Every winter, and depending on where you live maybe even before right now, you must winterize your exterior hose bibs. That demands that you turn off the handle of the interior valve which services each hose inside. Then you must open the handle of the hose bib outside. And if you loosen or remove the cap of the bleeder valve inside it will break the vacuum inside the pipe and drain any water out.
Let me show you a picture.
The little bleeder valve is seen on top of the copper pipe just under the black and white drain line.
The blue handle, somewhat hidden behind that pipe is the turn-off valve.
If you turn it off..
oh, oh, wait...
That valve services the dishwasher.
It's the right one to use for a hose bib shut off, but not necessarily for a dishwasher.

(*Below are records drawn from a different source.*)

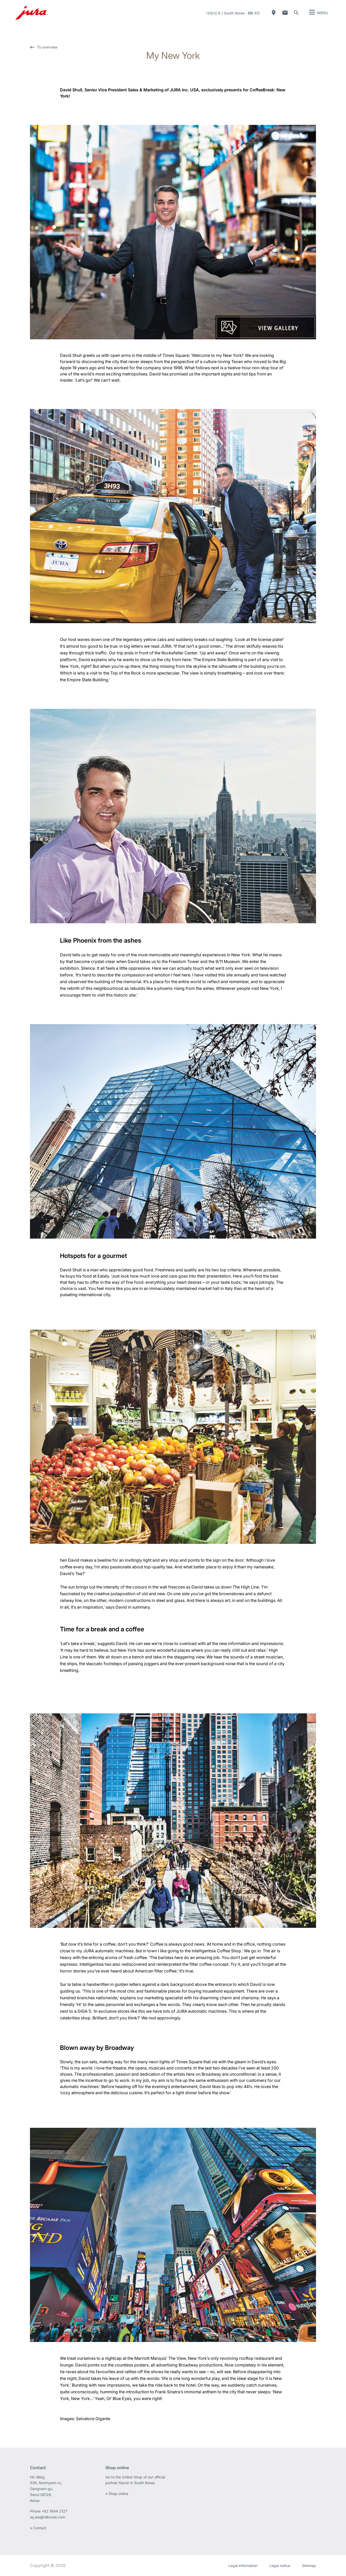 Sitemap (309, 2565)
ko (257, 13)
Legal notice (280, 2565)
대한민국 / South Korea (225, 13)
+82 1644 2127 (55, 2511)
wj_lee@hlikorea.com (47, 2517)
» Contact (38, 2528)
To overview (47, 47)
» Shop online (116, 2493)
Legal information (243, 2565) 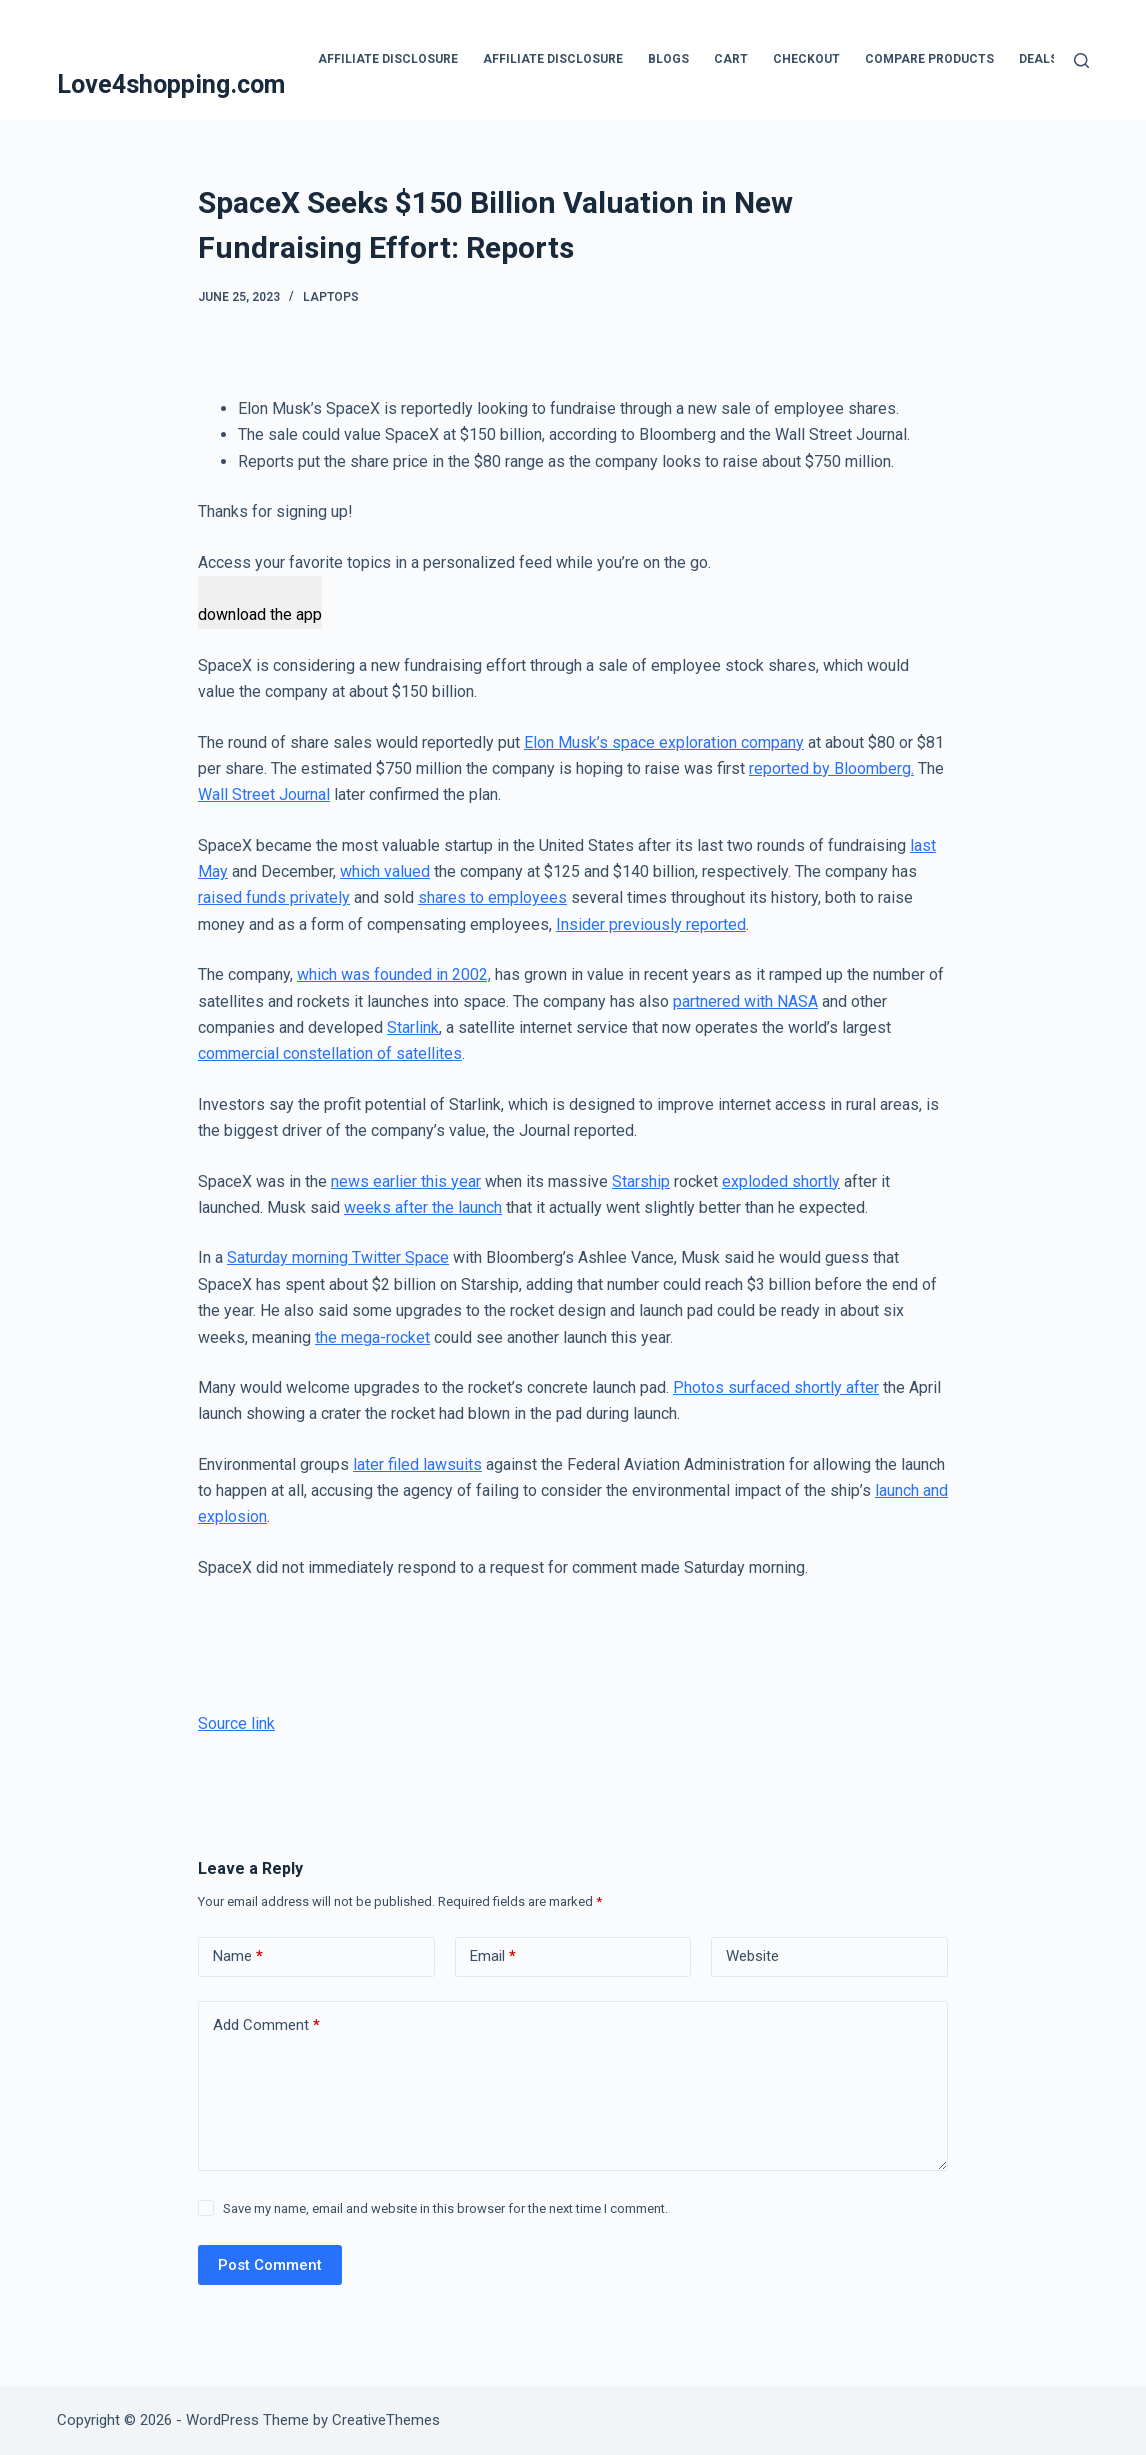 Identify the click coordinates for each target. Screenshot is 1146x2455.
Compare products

And that tube is the hot-water tube and services the kitchen sink with hot water.
AND the hose out back... on the deck... and there's no shut-off for the hose even though it's hot water.
Did they really want to use hot water for the hose out back? Gee, maybe this wasn't the most instructive example of how to winterize... (;>)
Well, in the winter, before it gets too cold, you want to do what I said above for all your exterior hose bibs. And this one? This one will just have to be thought about again... And good luck with it!
My recommendation: Winterize your hose bibs every fall so your pipes will not freeze and break. Plumbers count on your not doing that! And if your pipes break it is a huge mess.
As to the other kind of mess above, well, welcome to my world!